- Work instruction
Exclude images, then output the remaining data verbatim.
---------- The data
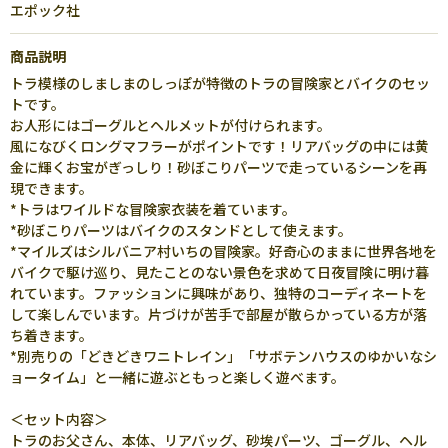
エポック社
商品説明
トラ模様のしましまのしっぽが特徴のトラの冒険家とバイクのセッ
トです。
お人形にはゴーグルとヘルメットが付けられます。
風になびくロングマフラーがポイントです！リアバッグの中には黄
金に輝くお宝がぎっしり！砂ぼこりパーツで走っているシーンを再
現できます。
*トラはワイルドな冒険家衣装を着ています。
*砂ぼこりパーツはバイクのスタンドとして使えます。
*マイルズはシルバニア村いちの冒険家。好奇心のままに世界各地を
バイクで駆け巡り、見たことのない景色を求めて日夜冒険に明け暮
れています。ファッションに興味があり、独特のコーディネートを
して楽しんでいます。片づけが苦手で部屋が散らかっている方が落
ち着きます。
*別売りの「どきどきワニトレイン」「サボテンハウスのゆかいなシ
ョータイム」と一緒に遊ぶともっと楽しく遊べます。
＜セット内容＞
トラのお父さん、本体、リアバッグ、砂埃パーツ、ゴーグル、ヘル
--------------------
- Response below
エポック社
商品説明
トラ模様のしましまのしっぽが特徴のトラの冒険家とバイクのセッ
トです。
お人形にはゴーグルとヘルメットが付けられます。
風になびくロングマフラーがポイントです！リアバッグの中には黄
金に輝くお宝がぎっしり！砂ぼこりパーツで走っているシーンを再
現できます。
*トラはワイルドな冒険家衣装を着ています。
*砂ぼこりパーツはバイクのスタンドとして使えます。
*マイルズはシルバニア村いちの冒険家。好奇心のままに世界各地を
バイクで駆け巡り、見たことのない景色を求めて日夜冒険に明け暮
れています。ファッションに興味があり、独特のコーディネートを
して楽しんでいます。片づけが苦手で部屋が散らかっている方が落
ち着きます。
*別売りの「どきどきワニトレイン」「サボテンハウスのゆかいなシ
ョータイム」と一緒に遊ぶともっと楽しく遊べます。
＜セット内容＞
トラのお父さん、本体、リアバッグ、砂埃パーツ、ゴーグル、ヘル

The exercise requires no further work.